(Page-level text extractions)
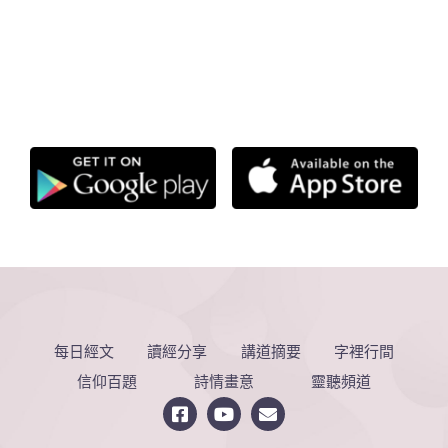
每日經文
讀經分享
講道摘要
字裡行間
信仰百題
詩情畫意
靈聽頻道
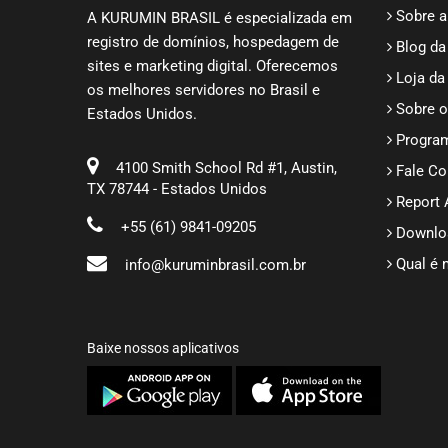
Sobre a
A KURUMIN BRASIL é especializada em
registro de domínios, hospedagem de
Blog da
sites e marketing digital. Oferecemos
Loja da
os melhores servidores no Brasil e
Sobre o
Estados Unidos.
Program
4100 Smith School Rd #1, Austin,
Fale C
TX 78744 - Estados Unidos
Report
+55 (61) 9841-09205
Downlo
Qual é 
info@kuruminbrasil.com.br
Baixe nossos aplicativos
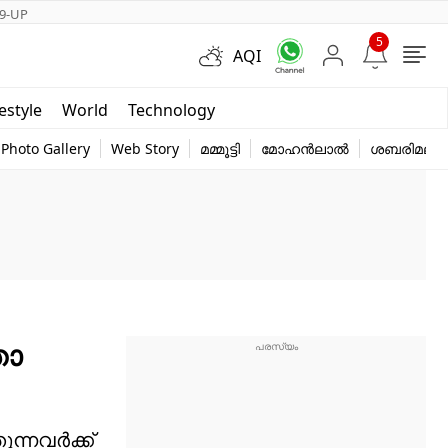
9-UP
5
AQI
Short Videos
festyle
World
Technology
y
Photo Gallery
Web Story
മമ്മൂട്ടി
മോഹൻലാൽ
ശബരിമല
തോ
്നവര്‍ക്ക്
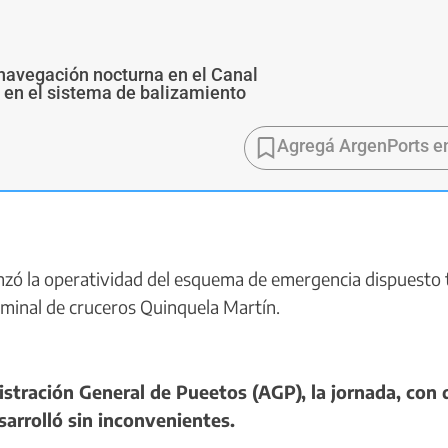
navegación nocturna en el Canal
s en el sistema de balizamiento
Agregá ArgenPorts e
ó la operatividad del esquema de emergencia dispuesto t
rminal de cruceros Quinquela Martín.
tración General de Pueetos (AGP), la jornada, con 
sarrolló sin inconvenientes.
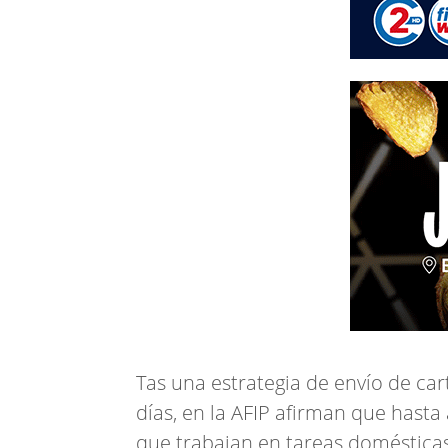
Tas una estrategia de envío de car
días, en la AFIP afirman que hasta
que trabajan en tareas domésticas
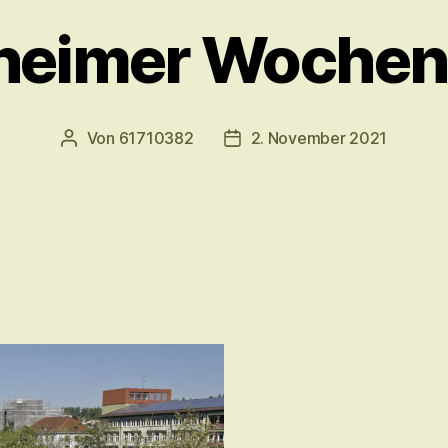
heimer Woche
Von
61710382
2. November 2021
Beitragsautor
Veröffentlichungsdatum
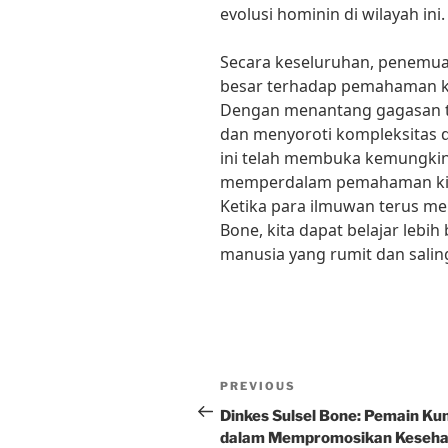
evolusi hominin di wilayah ini.
Secara keseluruhan, penemu
besar terhadap pemahaman k
Dengan menantang gagasan tr
dan menyoroti kompleksitas d
ini telah membuka kemungkin
memperdalam pemahaman kita 
Ketika para ilmuwan terus me
Bone, kita dapat belajar lebih
manusia yang rumit dan sali
Post
Previous
PREVIOUS
navigation
Post
Dinkes Sulsel Bone: Pemain Kun
dalam Mempromosikan Keseha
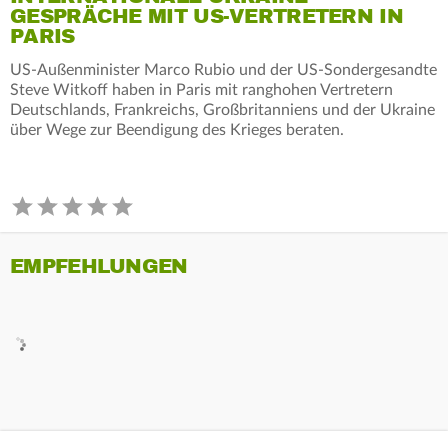
GESPRÄCHE MIT US-VERTRETERN IN
PARIS
US-Außenminister Marco Rubio und der US-Sondergesandte
Steve Witkoff haben in Paris mit ranghohen Vertretern
Deutschlands, Frankreichs, Großbritanniens und der Ukraine
über Wege zur Beendigung des Krieges beraten.
EMPFEHLUNGEN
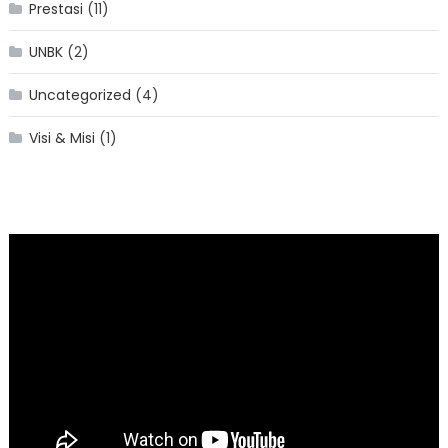
Prestasi
(11)
UNBK
(2)
Uncategorized
(4)
Visi & Misi
(1)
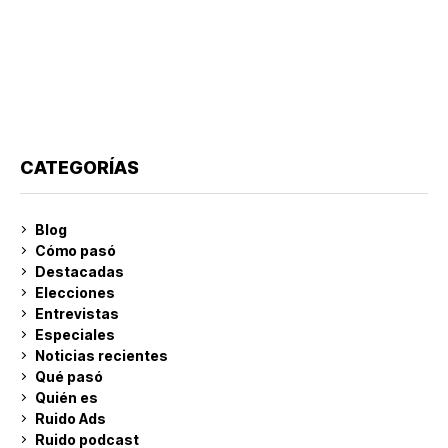
CATEGORÍAS
Blog
Cómo pasó
Destacadas
Elecciones
Entrevistas
Especiales
Noticias recientes
Qué pasó
Quién es
Ruido Ads
Ruido podcast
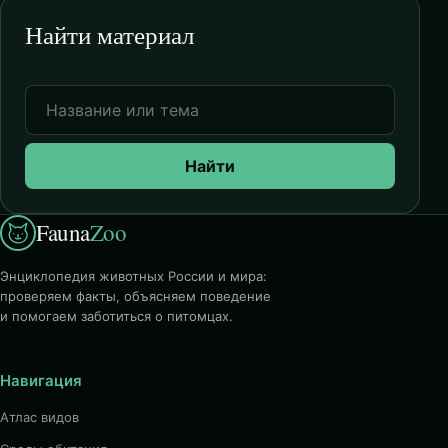
Найти материал
Найти
Fauna
Zoo
Энциклопедия животных России и мира:
проверяем факты, объясняем поведение
и помогаем заботиться о питомцах.
Навигация
Атлас видов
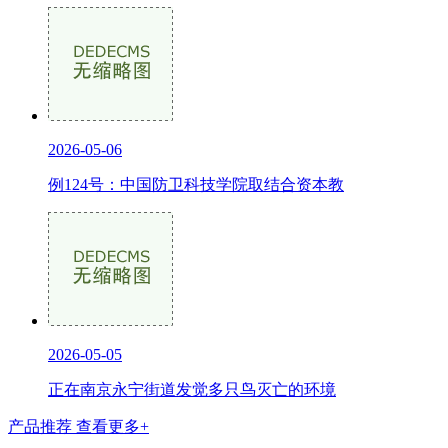
2026-05-06
例124号：中国防卫科技学院取结合资本教
2026-05-05
正在南京永宁街道发觉多只鸟灭亡的环境
产品推荐
查看更多+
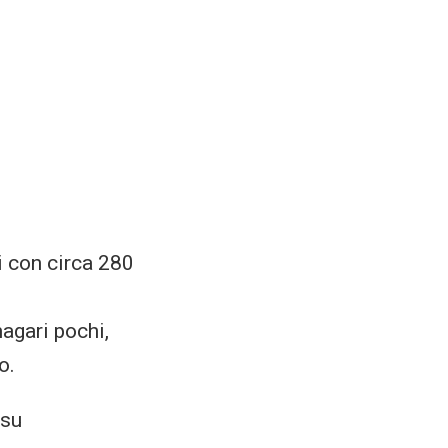
 con circa 280
magari pochi,
o.
 su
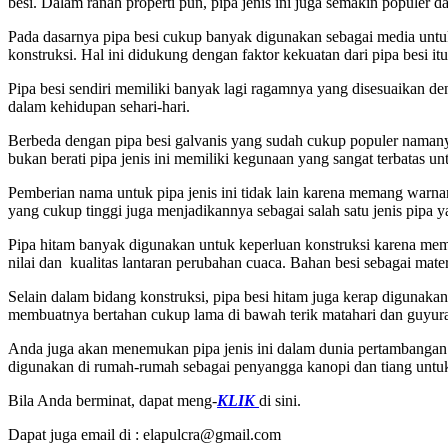
besi. Dalam ranah properti pun, pipa jenis ini juga semakin populer
Pada dasarnya pipa besi cukup banyak digunakan sebagai media untuk 
konstruksi. Hal ini didukung dengan faktor kekuatan dari pipa besi itu
Pipa besi sendiri memiliki banyak lagi ragamnya yang disesuaikan d
dalam kehidupan sehari-hari.
Berbeda dengan pipa besi galvanis yang sudah cukup populer namanya
bukan berati pipa jenis ini memiliki kegunaan yang sangat terbatas un
Pemberian nama untuk pipa jenis ini tidak lain karena memang warn
yang cukup tinggi juga menjadikannya sebagai salah satu jenis pipa y
Pipa hitam banyak digunakan untuk keperluan konstruksi karena memilik
nilai dan kualitas lantaran perubahan cuaca. Bahan besi sebagai ma
Selain dalam bidang konstruksi, pipa besi hitam juga kerap digunakan 
membuatnya bertahan cukup lama di bawah terik matahari dan guyuran hu
Anda juga akan menemukan pipa jenis ini dalam dunia pertambangan u
digunakan di rumah-rumah sebagai penyangga kanopi dan tiang untuk
Bila Anda berminat, dapat meng-
KLIK
di sini.
Dapat juga email di : elapulcra@gmail.com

Work request
Could you copy every record above exactly, leaving out the pictures?

Reply
每日經文
讀經分享
講道摘要
字裡行間
信仰百題
詩情畫意
靈聽頻道
Sobre a
A KURUMIN BRASIL é especializada em
registro de domínios, hospedagem de
Blog da
sites e marketing digital. Oferecemos
Loja da
os melhores servidores no Brasil e
Sobre o
Estados Unidos.
Program
4100 Smith School Rd #1, Austin,
Fale C
TX 78744 - Estados Unidos
Report
+55 (61) 9841-09205
Downlo
Qual é 
info@kuruminbrasil.com.br
Baixe nossos aplicativos
9-UP
5
AQI
Short Videos
festyle
World
Technology
y
Photo Gallery
Web Story
മമ്മൂട്ടി
മോഹൻലാൽ
ശബരിമല
തോ
്നവര്‍ക്ക്
navegación nocturna en el Canal
s en el sistema de balizamiento
Agregá ArgenPorts e
ó la operatividad del esquema de emergencia dispuesto t
rminal de cruceros Quinquela Martín.
tración General de Pueetos (AGP), la jornada, con 
sarrolló sin inconvenientes.
Tas una estrategia de envío de car
días, en la AFIP afirman que hasta
que trabajan en tareas domésticas
heimer Woche
Von
61710382
2. November 2021
Beitragsautor
Veröffentlichungsdatum
evolusi hominin di wilayah ini.
Secara keseluruhan, penemu
besar terhadap pemahaman k
Dengan menantang gagasan tr
dan menyoroti kompleksitas d
ini telah membuka kemungkin
memperdalam pemahaman kita 
Ketika para ilmuwan terus me
Bone, kita dapat belajar lebih
manusia yang rumit dan sali
Post
Previous
PREVIOUS
navigation
Post
Dinkes Sulsel Bone: Pemain Kun
dalam Mempromosikan Keseha
GESPRÄCHE MIT US-VERTRETERN IN
PARIS
US-Außenminister Marco Rubio und der US-Sondergesandte
Steve Witkoff haben in Paris mit ranghohen Vertretern
Deutschlands, Frankreichs, Großbritanniens und der Ukraine
über Wege zur Beendigung des Krieges beraten.
EMPFEHLUNGEN
Prestasi
(11)
UNBK
(2)
Uncategorized
(4)
Visi & Misi
(1)
CATEGORÍAS
Blog
Cómo pasó
Destacadas
Elecciones
Entrevistas
Especiales
Noticias recientes
Qué pasó
Quién es
Ruido Ads
Ruido podcast
Найти материал
Найти
Fauna
Zoo
Энциклопедия животных России и мира:
проверяем факты, объясняем поведение
и помогаем заботиться о питомцах.
Навигация
Атлас видов
2026-05-06
例124号：中国防卫科技学院取结合资本教
2026-05-05
正在南京永宁街道发觉多只鸟灭亡的环境
产品推荐
查看更多+
 con circa 280
magari pochi,
o.
 su
besi. Dalam ranah properti pun, pipa jenis ini juga semakin populer
Pada dasarnya pipa besi cukup banyak digunakan sebagai media untuk 
konstruksi. Hal ini didukung dengan faktor kekuatan dari pipa besi itu
Pipa besi sendiri memiliki banyak lagi ragamnya yang disesuaikan d
dalam kehidupan sehari-hari.
Berbeda dengan pipa besi galvanis yang sudah cukup populer namanya
bukan berati pipa jenis ini memiliki kegunaan yang sangat terbatas un
Pemberian nama untuk pipa jenis ini tidak lain karena memang warn
yang cukup tinggi juga menjadikannya sebagai salah satu jenis pipa y
Pipa hitam banyak digunakan untuk keperluan konstruksi karena memilik
nilai dan kualitas lantaran perubahan cuaca. Bahan besi sebagai ma
Selain dalam bidang konstruksi, pipa besi hitam juga kerap digunakan 
membuatnya bertahan cukup lama di bawah terik matahari dan guyuran hu
Anda juga akan menemukan pipa jenis ini dalam dunia pertambangan u
digunakan di rumah-rumah sebagai penyangga kanopi dan tiang untuk
Bila Anda berminat, dapat meng-
KLIK
di sini.
Dapat juga email di : elapulcra@gmail.com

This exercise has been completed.